On the cohomology and deformations of differential graded algebras Original Research Article

In this paper we work out the deformation theory for differential graded algebras (dgaʹs) and for differential graded Hopf algebras (dghaʹs). The constructions generalize the theory of deformations of algebras developed in late sixties by Gerstenhaber and of Hopf algebras, introduced more recently by Gerstenhaber and Schack and the authors. Namely, we introduce a cohomology theory for dgaʹs and for dghaʹs, “controlling” their deformations. Our main example of a dga will be the de Rham algebra Ω of a smooth algebraic variety.

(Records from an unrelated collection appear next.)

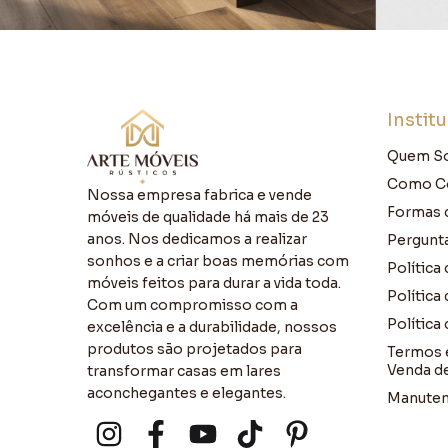
Instit
Quem S
Como C
Nossa empresa fabrica e vende
Formas 
móveis de qualidade há mais de 23
anos. Nos dedicamos a realizar
Pergunt
sonhos e a criar boas memórias com
Política
móveis feitos para durar a vida toda.
Política
Com um compromisso com a
Política
excelência e a durabilidade, nossos
produtos são projetados para
Termos 
Venda d
transformar casas em lares
aconchegantes e elegantes.
Manuten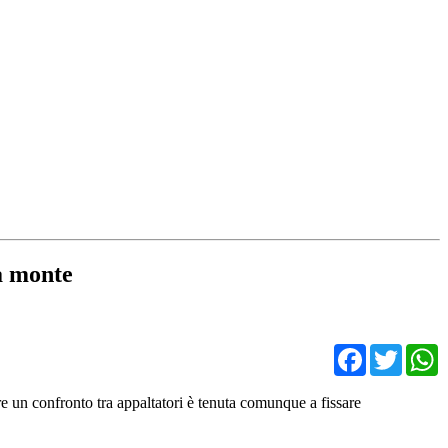
 a monte
Facebo
Twit
re un confronto tra appaltatori è tenuta comunque a fissare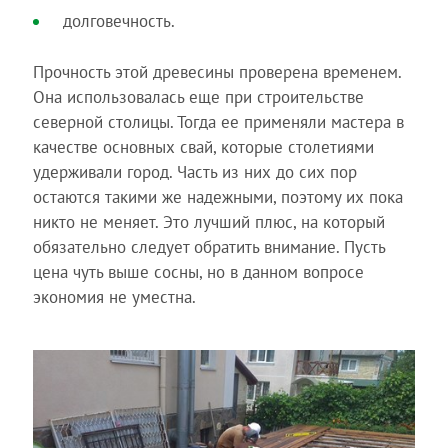
долговечность.
Прочность этой древесины проверена временем.
Она использовалась еще при строительстве
северной столицы. Тогда ее применяли мастера в
качестве основных свай, которые столетиями
удерживали город. Часть из них до сих пор
остаются такими же надежными, поэтому их пока
никто не меняет. Это лучший плюс, на который
обязательно следует обратить внимание. Пусть
цена чуть выше сосны, но в данном вопросе
экономия не уместна.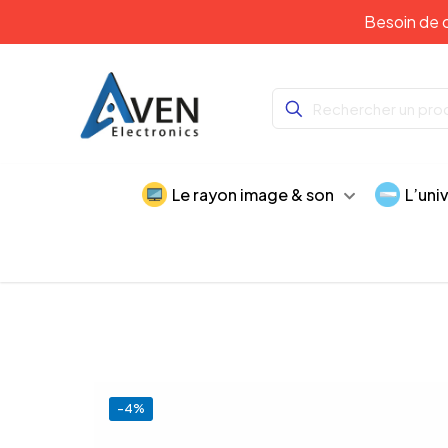
Besoin de c
Le rayon image & son
L’uni
-4%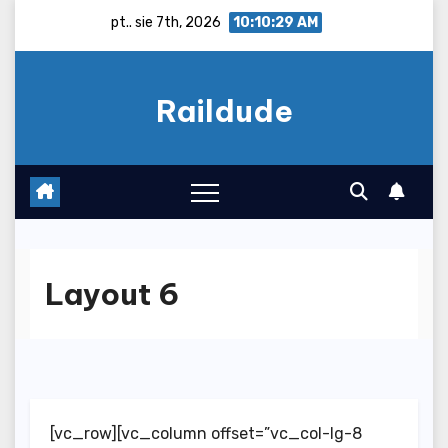
Skip
pt.. sie 7th, 2026
10:10:30 AM
to
content
Raildude
Layout 6
[vc_row][vc_column offset=”vc_col-lg-8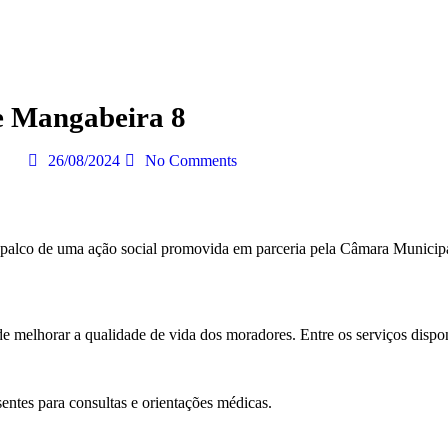
e Mangabeira 8
26/08/2024
No Comments
i palco de uma ação social promovida em parceria pela Câmara Municipa
e melhorar a qualidade de vida dos moradores. Entre os serviços dispo
sentes para consultas e orientações médicas.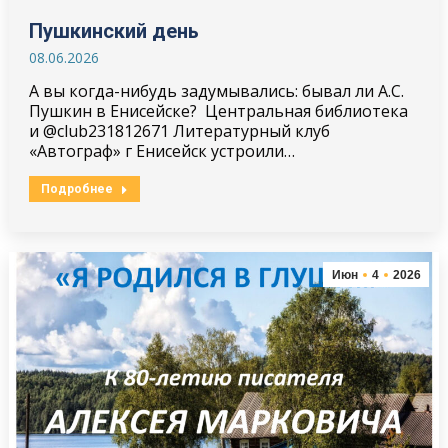
Пушкинский день
08.06.2026
А вы когда-нибудь задумывались: бывал ли А.С.
Пушкин в Енисейске? Центральная библиотека
и @club231812671 Литературный клуб
«Автограф» г Енисейск устроили…
Подробнее
Июн
4
2026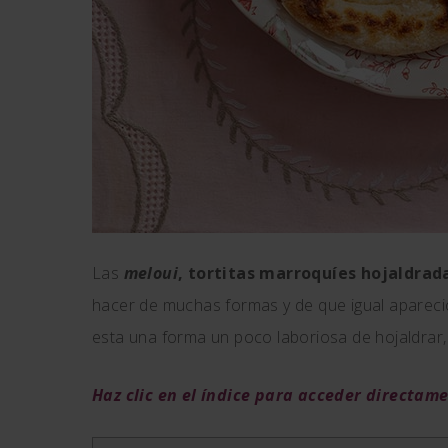
Las
meloui
,
tortitas marroquíes hojaldrad
hacer de muchas formas y de que igual apareció
esta una forma un poco laboriosa de hojaldrar, 
Haz clic en el índice para acceder directam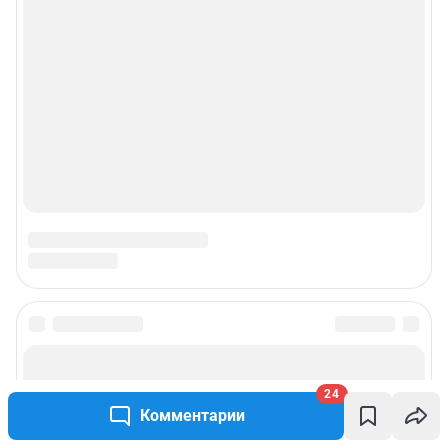
24
Комментарии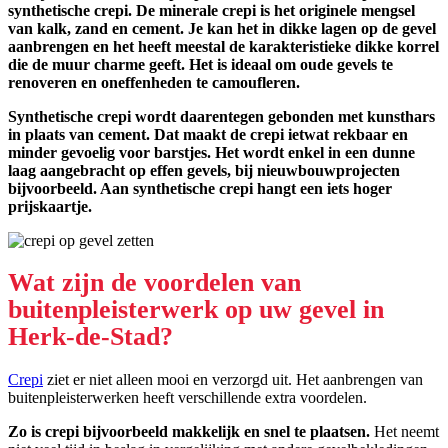
synthetische crepi. De minerale crepi is het originele mengsel
van kalk, zand en cement. Je kan het in dikke lagen op de gevel
aanbrengen en het heeft meestal de karakteristieke dikke korrel
die de muur charme geeft. Het is ideaal om oude gevels te
renoveren en oneffenheden te camoufleren.
Synthetische crepi wordt daarentegen gebonden met kunsthars
in plaats van cement. Dat maakt de crepi ietwat rekbaar en
minder gevoelig voor barstjes. Het wordt enkel in een dunne
laag aangebracht op effen gevels, bij nieuwbouwprojecten
bijvoorbeeld. Aan synthetische crepi hangt een iets hoger
prijskaartje.
Wat zijn de voordelen van
buitenpleisterwerk op uw gevel in
Herk-de-Stad?
Crepi
ziet er niet alleen mooi en verzorgd uit. Het aanbrengen van
buitenpleisterwerken heeft verschillende extra voordelen.
Zo is crepi bijvoorbeeld makkelijk en snel te plaatsen.
Het neemt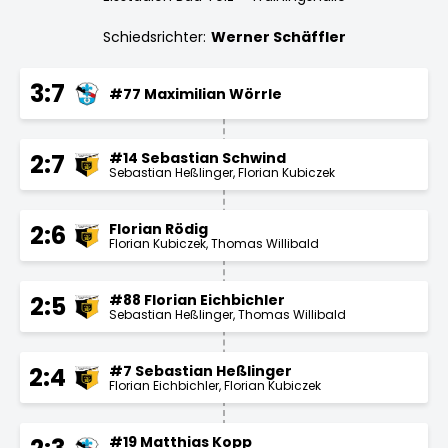
Schiedsrichter:
Werner Schäffler
3:7
#77 Maximilian Wörrle
#14 Sebastian Schwind
2:7
Sebastian Heßlinger
Florian Kubiczek
Florian Rödig
2:6
Florian Kubiczek
Thomas Willibald
#88 Florian Eichbichler
2:5
Sebastian Heßlinger
Thomas Willibald
#7 Sebastian Heßlinger
2:4
Florian Eichbichler
Florian Kubiczek
#19 Matthias Kopp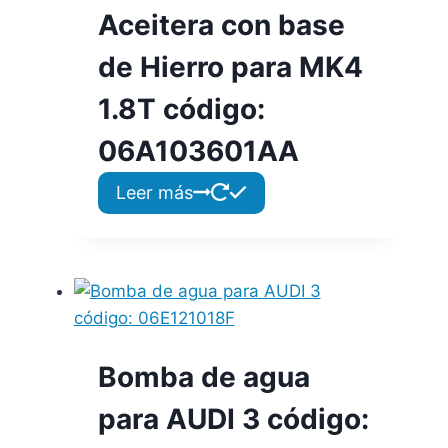
Aceitera con base
de Hierro para MK4
1.8T código:
06A103601AA
Leer más
Bomba de agua
para AUDI 3 código: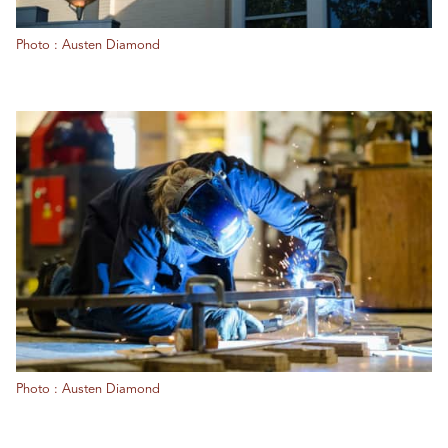
Photo : Austen Diamond
Photo : Austen Diamond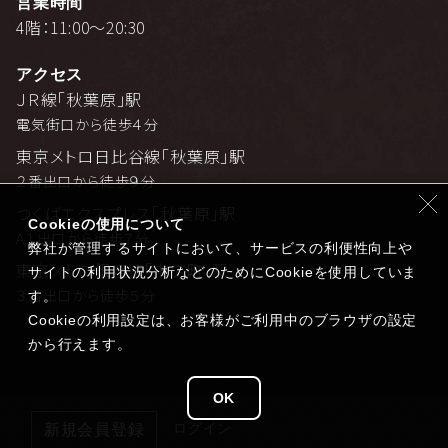
営業時間
4階：11:00～20:30
アクセス
ＪＲ線「秋葉原」駅
電気街口から徒歩４分
東京メトロ日比谷線「秋葉原」駅
２番出口から徒歩９分
つくばエクスプレス「秋葉原」駅
Cookieの使用について
A１出口から徒歩７分
弊社が管理するサイトにおいて、サービスの利便性向上や
東京メトロ銀座線「末広町」駅
サイトの利用状況分析などのためにCookieを使用していま
３番出口から徒歩５分
す。
Cookieの利用設定は、お客様がご利用中のブラウザの設定
から行えます。
OK
ログイン
新規会員登録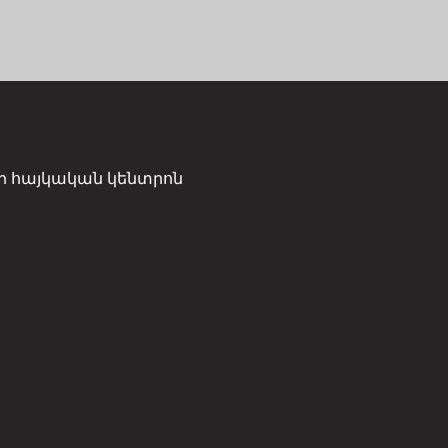
ի հայկական կենտրոն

We prove that H•(Ω, M) = H•(M) for any symmetric dg module M over Ω. From this result we deduce that the deformation cohomology of the de Rham algebra of a Lie group coincides with cohomology of its classifying space. We introduce the notion of a Poisson-de Rham Lie group — this is just a usual Poisson Lie group with a graded Poisson bracket on its de Rham algebra extending the Poisson bracket on functions. We prove that for any simple Lie group G the standard Poisson structure cannot be extended to a Poisson-de Rham structure. Hence, there are no deformations of the de Rham algebra of G extending the Drinfeld-Jimbo deformation.